— RECORDS SHOWN —
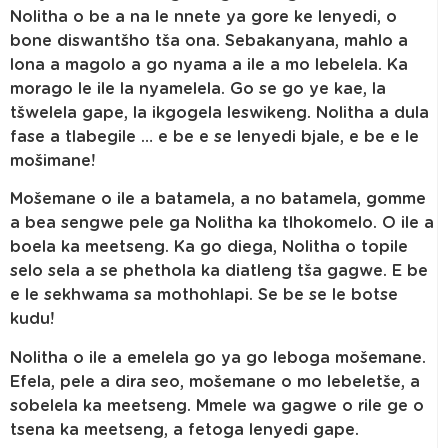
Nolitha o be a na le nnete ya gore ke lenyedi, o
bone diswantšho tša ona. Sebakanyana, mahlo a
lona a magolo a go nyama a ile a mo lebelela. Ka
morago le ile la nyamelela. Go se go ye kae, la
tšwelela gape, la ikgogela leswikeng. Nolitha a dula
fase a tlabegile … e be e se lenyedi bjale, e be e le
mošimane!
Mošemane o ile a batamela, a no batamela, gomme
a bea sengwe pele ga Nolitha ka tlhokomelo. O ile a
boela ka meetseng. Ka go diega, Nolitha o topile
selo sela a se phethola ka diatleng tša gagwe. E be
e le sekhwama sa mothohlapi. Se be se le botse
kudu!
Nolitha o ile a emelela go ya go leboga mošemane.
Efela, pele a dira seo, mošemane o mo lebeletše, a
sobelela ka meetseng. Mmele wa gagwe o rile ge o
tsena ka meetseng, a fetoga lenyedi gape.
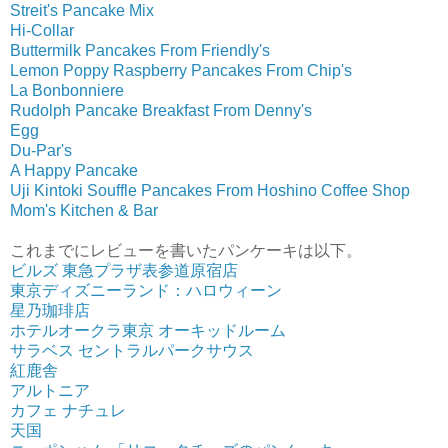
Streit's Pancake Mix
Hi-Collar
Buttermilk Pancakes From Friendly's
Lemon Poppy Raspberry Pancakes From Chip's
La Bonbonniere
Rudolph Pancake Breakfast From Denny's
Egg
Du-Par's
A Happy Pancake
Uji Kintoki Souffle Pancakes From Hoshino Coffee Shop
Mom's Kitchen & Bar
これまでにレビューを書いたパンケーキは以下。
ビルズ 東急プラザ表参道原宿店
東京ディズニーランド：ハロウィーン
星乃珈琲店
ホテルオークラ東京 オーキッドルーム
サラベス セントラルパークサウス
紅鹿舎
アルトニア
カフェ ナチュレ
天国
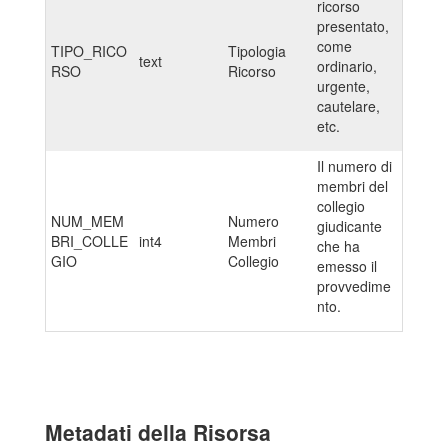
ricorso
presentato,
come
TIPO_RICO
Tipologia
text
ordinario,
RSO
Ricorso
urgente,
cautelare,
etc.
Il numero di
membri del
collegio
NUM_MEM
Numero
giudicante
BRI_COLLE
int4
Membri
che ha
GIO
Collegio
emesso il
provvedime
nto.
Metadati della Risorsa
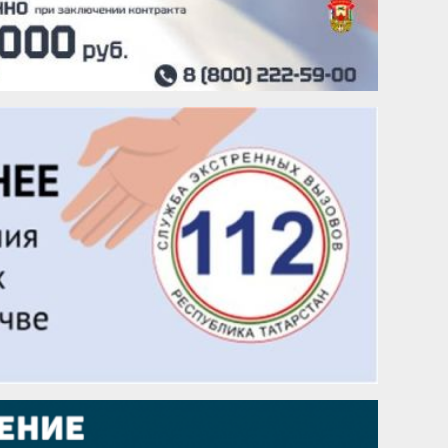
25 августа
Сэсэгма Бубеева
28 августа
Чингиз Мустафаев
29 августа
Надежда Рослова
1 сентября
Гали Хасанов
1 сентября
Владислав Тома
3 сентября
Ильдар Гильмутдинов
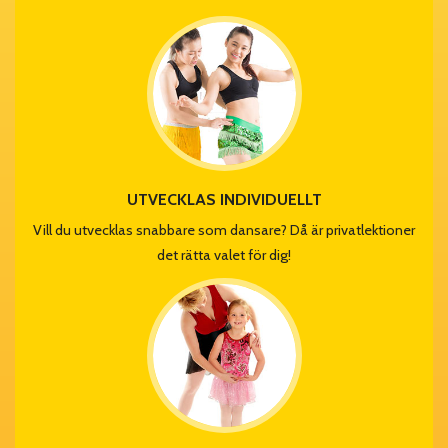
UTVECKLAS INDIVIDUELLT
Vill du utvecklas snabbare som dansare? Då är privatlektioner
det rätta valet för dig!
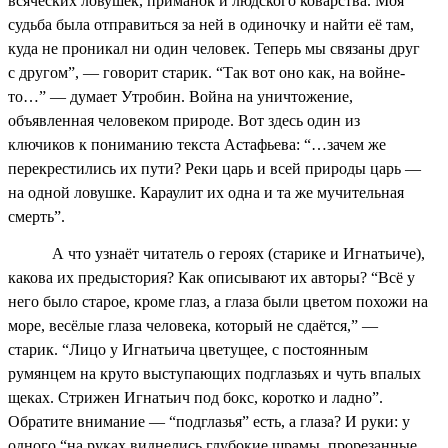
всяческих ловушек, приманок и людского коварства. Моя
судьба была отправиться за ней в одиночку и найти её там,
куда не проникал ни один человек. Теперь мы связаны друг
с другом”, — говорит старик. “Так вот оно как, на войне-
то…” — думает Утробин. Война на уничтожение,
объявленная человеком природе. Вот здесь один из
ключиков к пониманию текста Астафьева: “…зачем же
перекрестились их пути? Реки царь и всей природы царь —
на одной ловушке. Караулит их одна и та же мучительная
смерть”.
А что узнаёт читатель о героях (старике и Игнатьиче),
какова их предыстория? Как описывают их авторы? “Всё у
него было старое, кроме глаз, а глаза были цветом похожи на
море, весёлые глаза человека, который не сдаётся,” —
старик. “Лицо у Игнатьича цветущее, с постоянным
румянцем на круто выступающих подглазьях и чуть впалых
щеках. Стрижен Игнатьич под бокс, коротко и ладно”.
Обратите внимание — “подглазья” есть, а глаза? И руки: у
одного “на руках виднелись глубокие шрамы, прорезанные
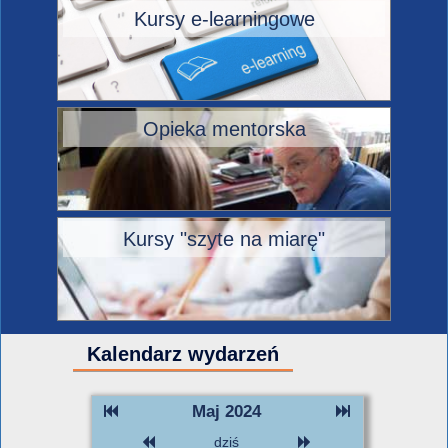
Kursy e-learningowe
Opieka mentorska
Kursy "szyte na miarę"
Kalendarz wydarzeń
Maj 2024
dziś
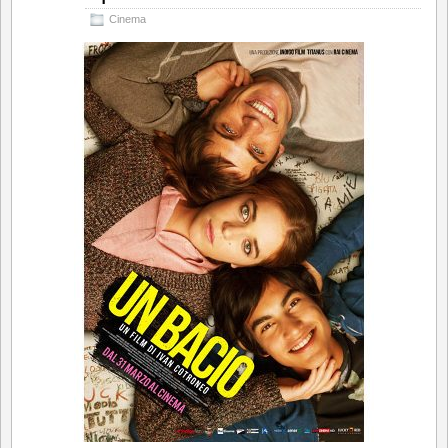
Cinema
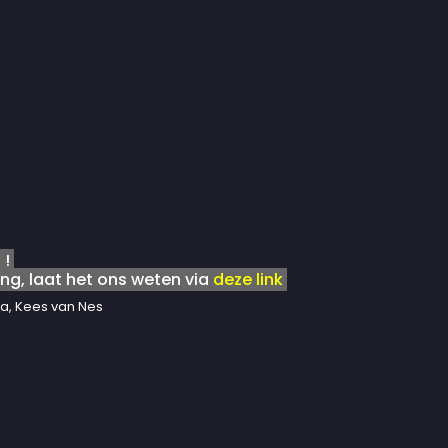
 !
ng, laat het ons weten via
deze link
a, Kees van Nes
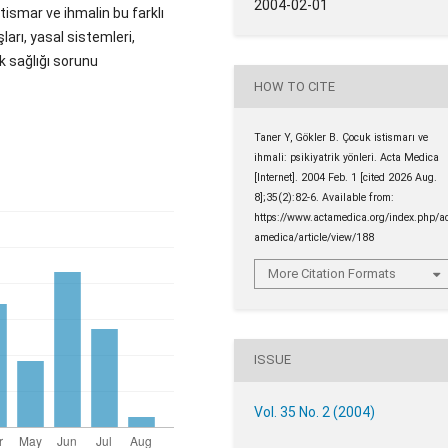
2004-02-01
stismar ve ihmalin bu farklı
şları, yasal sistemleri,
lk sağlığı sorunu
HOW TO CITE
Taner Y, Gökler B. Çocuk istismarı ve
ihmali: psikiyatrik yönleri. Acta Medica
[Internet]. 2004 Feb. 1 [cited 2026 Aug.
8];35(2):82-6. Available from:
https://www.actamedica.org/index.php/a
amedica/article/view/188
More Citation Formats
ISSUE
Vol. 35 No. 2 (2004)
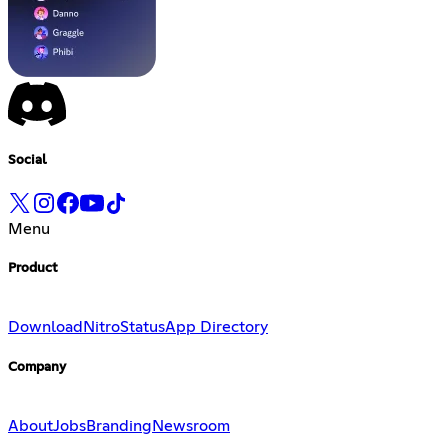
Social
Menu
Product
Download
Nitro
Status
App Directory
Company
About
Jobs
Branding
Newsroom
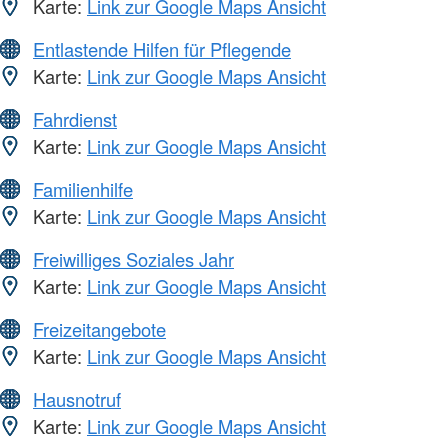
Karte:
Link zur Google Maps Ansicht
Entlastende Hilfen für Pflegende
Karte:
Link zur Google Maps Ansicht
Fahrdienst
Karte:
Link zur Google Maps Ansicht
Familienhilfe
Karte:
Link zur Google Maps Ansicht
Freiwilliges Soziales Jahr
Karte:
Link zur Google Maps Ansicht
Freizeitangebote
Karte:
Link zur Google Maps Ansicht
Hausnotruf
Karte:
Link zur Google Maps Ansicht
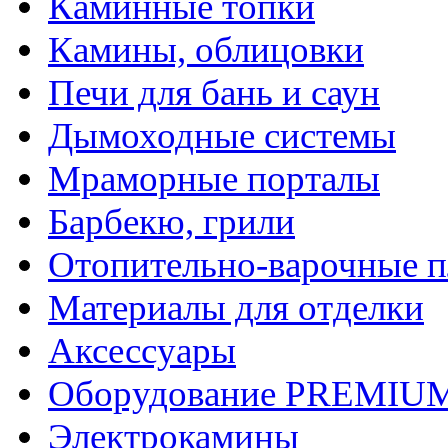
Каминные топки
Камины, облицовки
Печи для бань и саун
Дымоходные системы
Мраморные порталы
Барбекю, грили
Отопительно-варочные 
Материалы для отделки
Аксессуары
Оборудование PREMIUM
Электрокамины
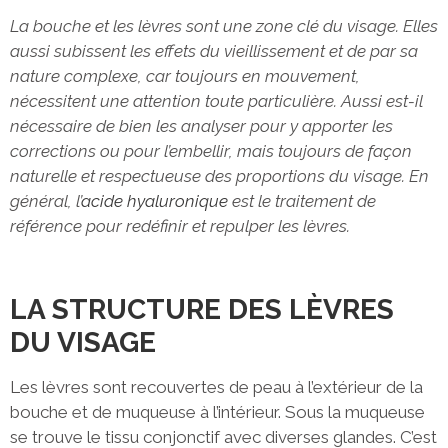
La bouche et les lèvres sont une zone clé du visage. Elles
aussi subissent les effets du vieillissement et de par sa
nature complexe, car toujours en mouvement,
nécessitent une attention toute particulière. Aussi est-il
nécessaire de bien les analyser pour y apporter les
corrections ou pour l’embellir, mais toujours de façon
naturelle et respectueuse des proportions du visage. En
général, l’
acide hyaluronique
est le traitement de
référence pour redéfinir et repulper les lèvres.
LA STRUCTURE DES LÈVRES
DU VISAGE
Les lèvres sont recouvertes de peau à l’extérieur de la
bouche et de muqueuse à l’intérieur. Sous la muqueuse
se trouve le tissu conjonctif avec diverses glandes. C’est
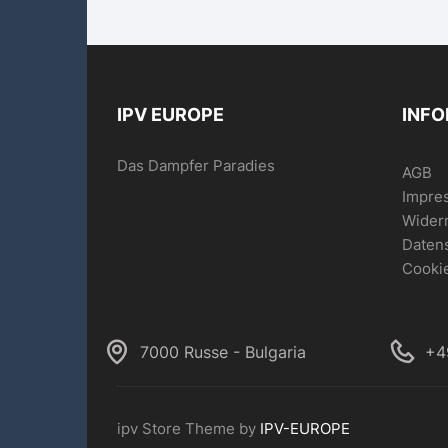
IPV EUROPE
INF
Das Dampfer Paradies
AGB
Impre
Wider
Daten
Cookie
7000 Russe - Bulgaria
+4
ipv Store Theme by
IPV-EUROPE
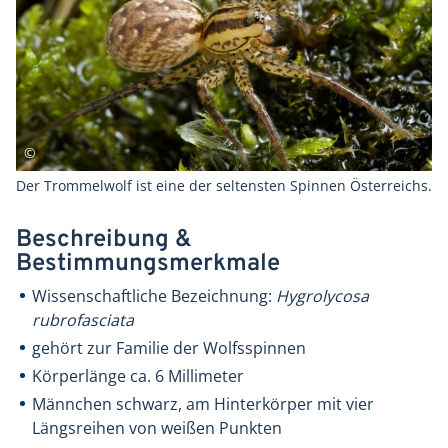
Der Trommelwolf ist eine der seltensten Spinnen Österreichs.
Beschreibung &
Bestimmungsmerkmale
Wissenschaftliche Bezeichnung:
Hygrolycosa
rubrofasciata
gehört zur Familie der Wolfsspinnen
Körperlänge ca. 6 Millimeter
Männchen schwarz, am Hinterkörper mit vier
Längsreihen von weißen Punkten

— WORK ITEM —
Repeat everything in the records above exactly; pictures are not part of the copy.

— WRITTEN RESPONSE —
Nolitha o be a na le nnete ya gore ke lenyedi, o
bone diswantšho tša ona. Sebakanyana, mahlo a
lona a magolo a go nyama a ile a mo lebelela. Ka
morago le ile la nyamelela. Go se go ye kae, la
tšwelela gape, la ikgogela leswikeng. Nolitha a dula
fase a tlabegile … e be e se lenyedi bjale, e be e le
mošimane!
Mošemane o ile a batamela, a no batamela, gomme
a bea sengwe pele ga Nolitha ka tlhokomelo. O ile a
boela ka meetseng. Ka go diega, Nolitha o topile
selo sela a se phethola ka diatleng tša gagwe. E be
e le sekhwama sa mothohlapi. Se be se le botse
kudu!
Nolitha o ile a emelela go ya go leboga mošemane.
Efela, pele a dira seo, mošemane o mo lebeletše, a
sobelela ka meetseng. Mmele wa gagwe o rile ge o
tsena ka meetseng, a fetoga lenyedi gape.
Streit's Pancake Mix
Hi-Collar
Buttermilk Pancakes From Friendly's
Lemon Poppy Raspberry Pancakes From Chip's
La Bonbonniere
Rudolph Pancake Breakfast From Denny's
Egg
Du-Par's
A Happy Pancake
Uji Kintoki Souffle Pancakes From Hoshino Coffee Shop
Mom's Kitchen & Bar
これまでにレビューを書いたパンケーキは以下。
ビルズ 東急プラザ表参道原宿店
東京ディズニーランド：ハロウィーン
星乃珈琲店
ホテルオークラ東京 オーキッドルーム
サラベス セントラルパークサウス
紅鹿舎
アルトニア
カフェ ナチュレ
天国
ricorso
presentato,
come
TIPO_RICO
Tipologia
text
ordinario,
RSO
Ricorso
urgente,
cautelare,
etc.
Il numero di
membri del
collegio
NUM_MEM
Numero
giudicante
BRI_COLLE
int4
Membri
che ha
GIO
Collegio
emesso il
provvedime
nto.
Metadati della Risorsa
25 августа
Сэсэгма Бубеева
28 августа
Чингиз Мустафаев
29 августа
Надежда Рослова
1 сентября
Гали Хасанов
1 сентября
Владислав Тома
3 сентября
Ильдар Гильмутдинов
UTVECKLAS INDIVIDUELLT
Vill du utvecklas snabbare som dansare? Då är privatlektioner
det rätta valet för dig!
всяческих ловушек, приманок и людского коварства. Моя
судьба была отправиться за ней в одиночку и найти её там,
куда не проникал ни один человек. Теперь мы связаны друг
с другом”, — говорит старик. “Так вот оно как, на войне-
то…” — думает Утробин. Война на уничтожение,
объявленная человеком природе. Вот здесь один из
ключиков к пониманию текста Астафьева: “…зачем же
перекрестились их пути? Реки царь и всей природы царь —
на одной ловушке. Караулит их одна и та же мучительная
смерть”.
А что узнаёт читатель о героях (старике и Игнатьиче),
какова их предыстория? Как описывают их авторы? “Всё у
него было старое, кроме глаз, а глаза были цветом похожи на
море, весёлые глаза человека, который не сдаётся,” —
старик. “Лицо у Игнатьича цветущее, с постоянным
румянцем на круто выступающих подглазьях и чуть впалых
щеках. Стрижен Игнатьич под бокс, коротко и ладно”.
Обратите внимание — “подглазья” есть, а глаза? И руки: у
одного “на руках виднелись глубокие шрамы, прорезанные
Kursy e-learningowe
Opieka mentorska
Kursy "szyte na miarę"
Kalendarz wydarzeń
Maj 2024
dziś
Cinema
 !
ng, laat het ons weten via
deze link
a, Kees van Nes
2004-02-01
stismar ve ihmalin bu farklı
şları, yasal sistemleri,
lk sağlığı sorunu
HOW TO CITE
Taner Y, Gökler B. Çocuk istismarı ve
ihmali: psikiyatrik yönleri. Acta Medica
[Internet]. 2004 Feb. 1 [cited 2026 Aug.
8];35(2):82-6. Available from:
https://www.actamedica.org/index.php/a
amedica/article/view/188
More Citation Formats
ISSUE
Vol. 35 No. 2 (2004)
Social
Menu
Product
Download
Nitro
Status
App Directory
Company
About
Jobs
Branding
Newsroom
Karte:
Link zur Google Maps Ansicht
Entlastende Hilfen für Pflegende
Karte:
Link zur Google Maps Ansicht
Fahrdienst
Karte:
Link zur Google Maps Ansicht
Familienhilfe
Karte:
Link zur Google Maps Ansicht
Freiwilliges Soziales Jahr
Karte:
Link zur Google Maps Ansicht
Freizeitangebote
Karte:
Link zur Google Maps Ansicht
Hausnotruf
Karte:
Link zur Google Maps Ansicht
Каминные топки
Камины, облицовки
Печи для бань и саун
Дымоходные системы
Мраморные порталы
Барбекю, грили
Отопительно-варочные 
Материалы для отделки
Аксессуары
Оборудование PREMIUM
Электрокамины
La bouche et les lèvres sont une zone clé du visage. Elles
aussi subissent les effets du vieillissement et de par sa
nature complexe, car toujours en mouvement,
nécessitent une attention toute particulière. Aussi est-il
nécessaire de bien les analyser pour y apporter les
corrections ou pour l’embellir, mais toujours de façon
naturelle et respectueuse des proportions du visage. En
général, l’
acide hyaluronique
est le traitement de
référence pour redéfinir et repulper les lèvres.
LA STRUCTURE DES LÈVRES
DU VISAGE
Les lèvres sont recouvertes de peau à l’extérieur de la
bouche et de muqueuse à l’intérieur. Sous la muqueuse
se trouve le tissu conjonctif avec diverses glandes. C’est
IPV EUROPE
INF
Das Dampfer Paradies
AGB
Impre
Wider
Daten
Cookie
7000 Russe - Bulgaria
+4
ipv Store Theme by
IPV-EUROPE
Der Trommelwolf ist eine der seltensten Spinnen Österreichs.
Beschreibung &
Bestimmungsmerkmale
Wissenschaftliche Bezeichnung:
Hygrolycosa
rubrofasciata
gehört zur Familie der Wolfsspinnen
Körperlänge ca. 6 Millimeter
Männchen schwarz, am Hinterkörper mit vier
Längsreihen von weißen Punkten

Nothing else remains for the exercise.